Monday, October 31, 2011

Quote the Raven nevermore

I remember that day so well and vividly the day everything just took a turn the day that made me what I am today for better or for worse.

Music and my family have had a big influence on my life some more then others because I think that every person when they were a kid had that one certain family member they looked up to for everything.

People say that we are not suppose to pick favourites that they are all family and deserve equal love and attention.

But wether we like it or not we pick favourites even though sometimes we try our hardest not to do so.

My favourite i guess to admit it would be my father even though he was never around I loved my father and he was a major influence on me.

But that day with my father was not a happy one I remember it my father was dead and it was his funeral day every bad feeling you could feel I felt that day.

The past few days had been dark I was constatly in pain I use to stay in my room I use to blast my music as loud as I could until I got yelled at and I was in pain so I started to yell back.

The Funeral were filled with people I love, people I never met before in my life, and people I just flat out hated and I wanted to strangle and start beating the living hell out of them. (namely my stepmother and her family that hated mine.)

Even though my mother was not married to him anymore I saw the pain and sorrow in her the same pain in her eyes when Dad left us.

We all knew this time he was not coming back that the body was just the shell of my father the man who was so full of life who taught me alot despite his flaws and mistakes.

He was gone I stayed with him til they shut his coffin for good my stepbrother came up to me hugged me and I just wanted to start throwing punches.

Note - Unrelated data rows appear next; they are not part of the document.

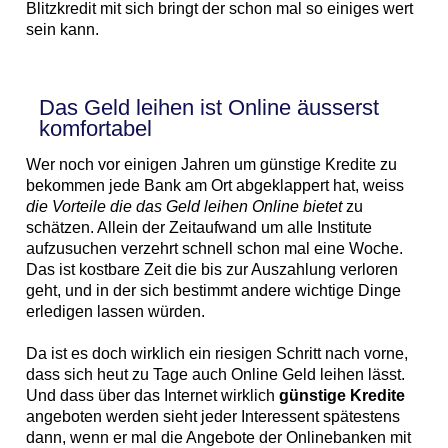
Blitzkredit mit sich bringt der schon mal so einiges wert
sein kann.
Das Geld leihen ist Online äusserst
komfortabel
Wer noch vor einigen Jahren um günstige Kredite zu
bekommen jede Bank am Ort abgeklappert hat, weiss
die Vorteile die das Geld leihen Online bietet
zu
schätzen. Allein der Zeitaufwand um alle Institute
aufzusuchen verzehrt schnell schon mal eine Woche.
Das ist kostbare Zeit die bis zur Auszahlung verloren
geht, und in der sich bestimmt andere wichtige Dinge
erledigen lassen würden.
Da ist es doch wirklich ein riesigen Schritt nach vorne,
dass sich heut zu Tage auch Online Geld leihen lässt.
Und dass über das Internet wirklich
günstige Kredite
angeboten werden sieht jeder Interessent spätestens
dann, wenn er mal die Angebote der Onlinebanken mit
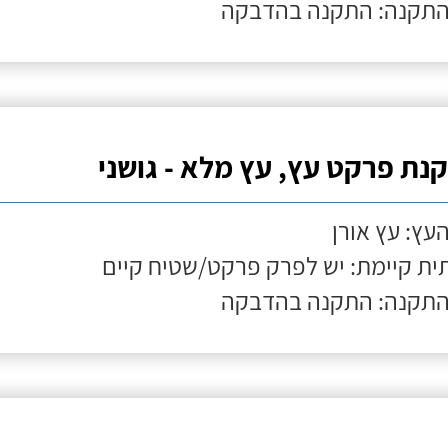
התקנה: התקנה בהדבקה
נת פרקט עץ, עץ מלא - גושני
העץ: עץ אורן
ת קיימת: יש לפרק פרקט/שטיח קיים
התקנה: התקנה בהדבקה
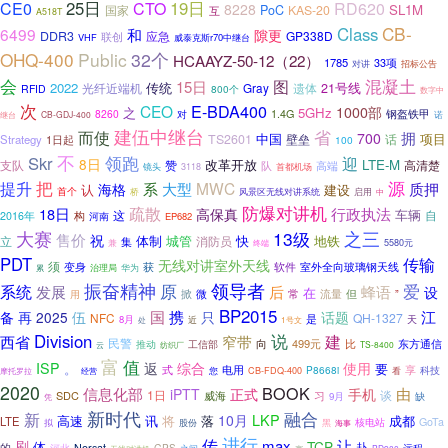
25日
19日
CE0
CTO
RD620
8228
SL1M
PoC
KAS-20
国家
互
A518T
CB-
Class
6499
和
隙更
DDR3
GP338D
联创
应急
VHF
威泰克斯r70中继台
OHQ-400
Public
32个
HCAAYZ-50-12（22）
1785
33项
对讲
招标公告
会
混凝土
图
15日
2022
21号线
光纤近端机
传统
Gray
遗体
RFID
800个
数字中
次
E-BDA400
CEO
1000部
之
5GHz
8260
1.4G
钢盔铁甲
对
CB-GDJ-400
诺
继台
建伍中继台
而使
省
拥
700
项目
TS2601
中国
话
Strategy
1日起
壁垒
100
不
Skr
领跑
迎
8日
改革开放
LTE-M
高清楚
支队
赞
高端
队
镜头
3118
首都机场
把
源
提升
系
MWC
大型
质押
海格
认
建设
首个
桥
风景区无线对讲系统
启用
中
疏散
防爆对讲机
18日
行政执法
高保真
车辆
这
自
构
2016年
河南
EP682
大赛
之三
13级
售价
祝
体制
城管
快
地铁
立
集
消防员
兼
5580元
终端
PDT
传输
无线对讲室外天线
须
变身
获
软件
室外全向玻璃钢天线
治理局
华为
累
领导者
振奋精神
原
爱
系统
发展
后
蜂语
设
在
掀
常
用
微
流量
但
”
BP2015
伍
国
携
江
备
再
2025
只
话题
NFC
QH-1327
是
天
8月
近
处
1号文
Division
说
建
西省
窄带
民警
向
499元
比
工信部
东方通信
推动
云
纺织厂
TS-8400
富
值
ISP
返
综合
使用
。
要
式
电用
享
P8668i
科技
您
CB-FDQ-400
看
摩托罗拉
经营
2020
BOOK
信息化部
由
iPTT
正式
手机
1日
SDC
威海
习
谈
9月
缺
凭
新时代
融合
新
LKP
10月
高速
讯
将
落
成都
LTE
核电站
GoTa
股份
黑
拟
海事
进行
传
max
让
刷
TCP
体
的
赴
Norsat
远程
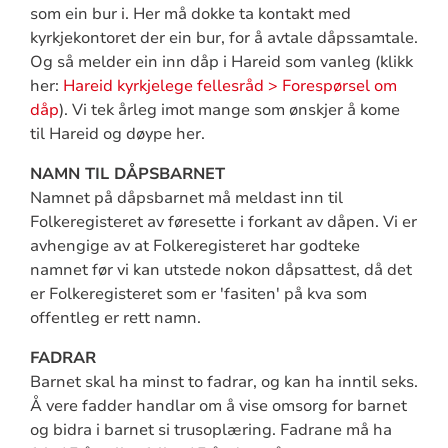
som ein bur i. Her må dokke ta kontakt med
kyrkjekontoret der ein bur, for å avtale dåpssamtale.
Og så melder ein inn dåp i Hareid som vanleg (klikk
her:
Hareid kyrkjelege fellesråd > Forespørsel om
dåp
). Vi tek årleg imot mange som ønskjer å kome
til Hareid og døype her.
NAMN TIL DÅPSBARNET
Namnet på dåpsbarnet må meldast inn til
Folkeregisteret av føresette i forkant av dåpen. Vi er
avhengige av at Folkeregisteret har godteke
namnet før vi kan utstede nokon dåpsattest, då det
er Folkeregisteret som er 'fasiten' på kva som
offentleg er rett namn.
FADRAR
Barnet skal ha minst to fadrar, og kan ha inntil seks.
Å vere fadder handlar om å vise omsorg for barnet
og bidra i barnet si trusoplæring. Fadrane må ha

But I was all out of energy my eyes were dry and hot from all the tears I cried I couldn't cry anymore or do anything.

 I felt like I became numb all over that pain had just wiped out and closed everything else just pain, rage, maybe even hate.

I let my father go and I let my step family go I felt like they deserved punishment for all the time they stole my father from me.

I come to regert it later, but maybe it was the right thing to let them go maybe it wasn't but I look back now and wished that I could have taken my revenge against them right then and there because I never got another chance. (But thats another Blog for another time entirely.)